----- DATA

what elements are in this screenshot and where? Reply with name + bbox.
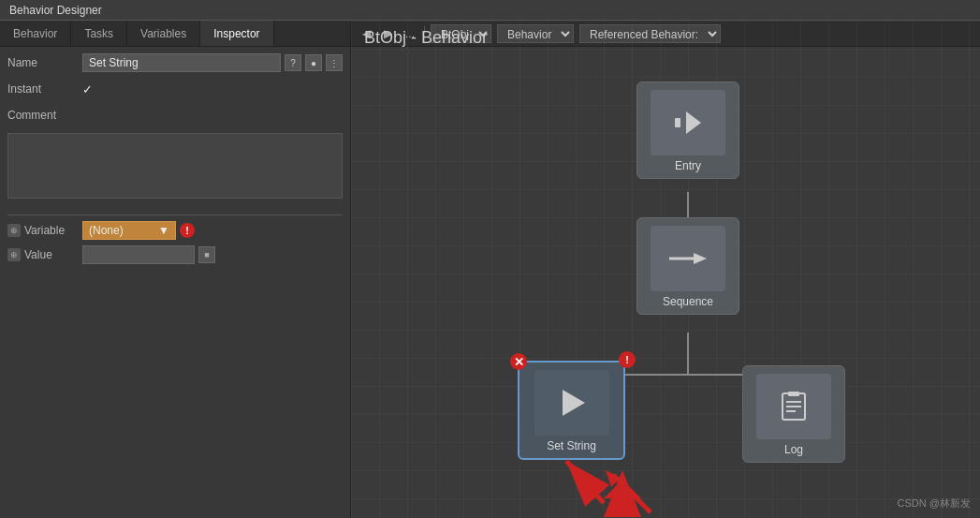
- separator: [7, 215, 343, 215]
- instant-label: Instant: [7, 82, 82, 96]
- comment-row: Comment: [7, 105, 343, 126]
- more-btn[interactable]: ⋮: [326, 54, 343, 71]
- variable-error-badge: !: [180, 223, 195, 238]
- main-layout: Behavior Tasks Variables Inspector Name …: [0, 21, 980, 518]
- inspector-panel: Name ? ● ⋮ Instant ✓ Comment: [0, 47, 350, 518]
- setstring-node-icon: [534, 370, 609, 436]
- instant-value: ✓: [82, 82, 343, 96]
- warning-badge: !: [619, 351, 636, 368]
- svg-marker-6: [686, 111, 701, 134]
- variable-dropdown-value: (None): [89, 224, 124, 237]
- svg-marker-9: [563, 390, 585, 416]
- value-label-text: Value: [24, 248, 52, 261]
- entry-node[interactable]: Entry: [636, 81, 739, 179]
- sequence-node[interactable]: Sequence: [636, 217, 739, 315]
- sequence-node-label: Sequence: [663, 295, 713, 308]
- tab-inspector[interactable]: Inspector: [200, 21, 273, 46]
- entry-node-label: Entry: [675, 159, 701, 172]
- log-node-label: Log: [784, 443, 803, 456]
- value-label-group: ⊕ Value: [7, 248, 82, 261]
- variable-dropdown[interactable]: (None) ▼: [82, 221, 176, 240]
- info-btn[interactable]: ●: [305, 54, 322, 71]
- comment-input[interactable]: [7, 133, 343, 199]
- red-arrow-svg: [548, 447, 622, 512]
- svg-rect-11: [788, 392, 799, 396]
- value-row: ⊕ Value ■: [7, 245, 343, 264]
- log-node[interactable]: Log: [742, 365, 845, 463]
- sequence-node-icon: [651, 226, 725, 291]
- watermark: CSDN @林新发: [898, 496, 971, 511]
- tab-behavior[interactable]: Behavior: [0, 21, 71, 46]
- value-icon: ⊕: [7, 248, 21, 261]
- variable-label-text: Variable: [24, 224, 65, 237]
- name-row: Name ? ● ⋮: [7, 52, 343, 73]
- tab-tasks[interactable]: Tasks: [71, 21, 127, 46]
- title-bar: Behavior Designer: [0, 0, 980, 21]
- comment-label: Comment: [7, 109, 82, 122]
- name-input[interactable]: [82, 53, 281, 72]
- value-input-wrapper: ■: [82, 245, 215, 264]
- value-btn[interactable]: ■: [198, 246, 215, 263]
- canvas-title: BtObj - Behavior: [364, 28, 488, 48]
- variable-dropdown-wrapper: (None) ▼ !: [82, 221, 195, 240]
- app-title: Behavior Designer: [9, 4, 102, 17]
- variable-row: ⊕ Variable (None) ▼ !: [7, 221, 343, 240]
- svg-rect-5: [675, 118, 680, 127]
- left-panel: Behavior Tasks Variables Inspector Name …: [0, 21, 351, 518]
- entry-node-icon: [651, 90, 725, 155]
- setstring-node[interactable]: Set String: [518, 361, 625, 460]
- help-btn[interactable]: ?: [285, 54, 301, 71]
- svg-marker-8: [694, 253, 707, 264]
- svg-line-20: [566, 461, 604, 503]
- instant-row: Instant ✓: [7, 79, 343, 99]
- canvas-area: ◀ ▶ ... BtObj Behavior Referenced Behavi…: [351, 21, 980, 518]
- name-value-group: ? ● ⋮: [82, 53, 343, 72]
- variable-label-group: ⊕ Variable: [7, 224, 82, 237]
- variable-icon: ⊕: [7, 224, 21, 237]
- log-node-icon: [756, 374, 831, 439]
- tab-bar: Behavior Tasks Variables Inspector: [0, 21, 350, 47]
- instant-checkmark: ✓: [82, 82, 93, 96]
- cancel-badge: ✕: [510, 353, 527, 370]
- name-label: Name: [7, 56, 82, 69]
- tab-variables[interactable]: Variables: [127, 21, 200, 46]
- value-input[interactable]: [82, 245, 195, 264]
- dropdown-arrow-icon: ▼: [158, 224, 169, 237]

----------

Copy out the records above in full, exactly as written, but not the pictures.

what elements are in this screenshot and where? Reply with name + bbox.
- separator: [7, 215, 343, 215]
- instant-label: Instant: [7, 82, 82, 96]
- comment-row: Comment: [7, 105, 343, 126]
- more-btn[interactable]: ⋮: [326, 54, 343, 71]
- variable-error-badge: !: [180, 223, 195, 238]
- main-layout: Behavior Tasks Variables Inspector Name …: [0, 21, 980, 518]
- inspector-panel: Name ? ● ⋮ Instant ✓ Comment: [0, 47, 350, 518]
- setstring-node-icon: [534, 370, 609, 436]
- instant-value: ✓: [82, 82, 343, 96]
- warning-badge: !: [619, 351, 636, 368]
- svg-marker-6: [686, 111, 701, 134]
- variable-dropdown-value: (None): [89, 224, 124, 237]
- svg-marker-9: [563, 390, 585, 416]
- value-label-text: Value: [24, 248, 52, 261]
- entry-node[interactable]: Entry: [636, 81, 739, 179]
- sequence-node[interactable]: Sequence: [636, 217, 739, 315]
- sequence-node-label: Sequence: [663, 295, 713, 308]
- tab-inspector[interactable]: Inspector: [200, 21, 273, 46]
- entry-node-label: Entry: [675, 159, 701, 172]
- log-node-label: Log: [784, 443, 803, 456]
- value-label-group: ⊕ Value: [7, 248, 82, 261]
- variable-dropdown[interactable]: (None) ▼: [82, 221, 176, 240]
- info-btn[interactable]: ●: [305, 54, 322, 71]
- comment-input[interactable]: [7, 133, 343, 199]
- red-arrow-svg: [548, 447, 622, 512]
- svg-rect-11: [788, 392, 799, 396]
- value-row: ⊕ Value ■: [7, 245, 343, 264]
- log-node[interactable]: Log: [742, 365, 845, 463]
- sequence-node-icon: [651, 226, 725, 291]
- watermark: CSDN @林新发: [898, 496, 971, 511]
- tab-behavior[interactable]: Behavior: [0, 21, 71, 46]
- value-icon: ⊕: [7, 248, 21, 261]
- variable-label-text: Variable: [24, 224, 65, 237]
- name-row: Name ? ● ⋮: [7, 52, 343, 73]
- tab-tasks[interactable]: Tasks: [71, 21, 127, 46]
- title-bar: Behavior Designer: [0, 0, 980, 21]
- comment-label: Comment: [7, 109, 82, 122]
- name-input[interactable]: [82, 53, 281, 72]
- value-input-wrapper: ■: [82, 245, 215, 264]
- value-btn[interactable]: ■: [198, 246, 215, 263]
- canvas-title: BtObj - Behavior: [364, 28, 488, 48]
- variable-dropdown-wrapper: (None) ▼ !: [82, 221, 195, 240]
- app-title: Behavior Designer: [9, 4, 102, 17]
- variable-row: ⊕ Variable (None) ▼ !: [7, 221, 343, 240]
- svg-rect-5: [675, 118, 680, 127]
- left-panel: Behavior Tasks Variables Inspector Name …: [0, 21, 351, 518]
- entry-node-icon: [651, 90, 725, 155]
- setstring-node[interactable]: Set String: [518, 361, 625, 460]
- help-btn[interactable]: ?: [285, 54, 301, 71]
- svg-marker-8: [694, 253, 707, 264]
- svg-line-20: [566, 461, 604, 503]
- instant-row: Instant ✓: [7, 79, 343, 99]
- canvas-area: ◀ ▶ ... BtObj Behavior Referenced Behavi…: [351, 21, 980, 518]
- name-value-group: ? ● ⋮: [82, 53, 343, 72]
- variable-label-group: ⊕ Variable: [7, 224, 82, 237]
- variable-icon: ⊕: [7, 224, 21, 237]
- log-node-icon: [756, 374, 831, 439]
- tab-bar: Behavior Tasks Variables Inspector: [0, 21, 350, 47]
- instant-checkmark: ✓: [82, 82, 93, 96]
- cancel-badge: ✕: [510, 353, 527, 370]
- name-label: Name: [7, 56, 82, 69]
- tab-variables[interactable]: Variables: [127, 21, 200, 46]
- value-input[interactable]: [82, 245, 195, 264]
- dropdown-arrow-icon: ▼: [158, 224, 169, 237]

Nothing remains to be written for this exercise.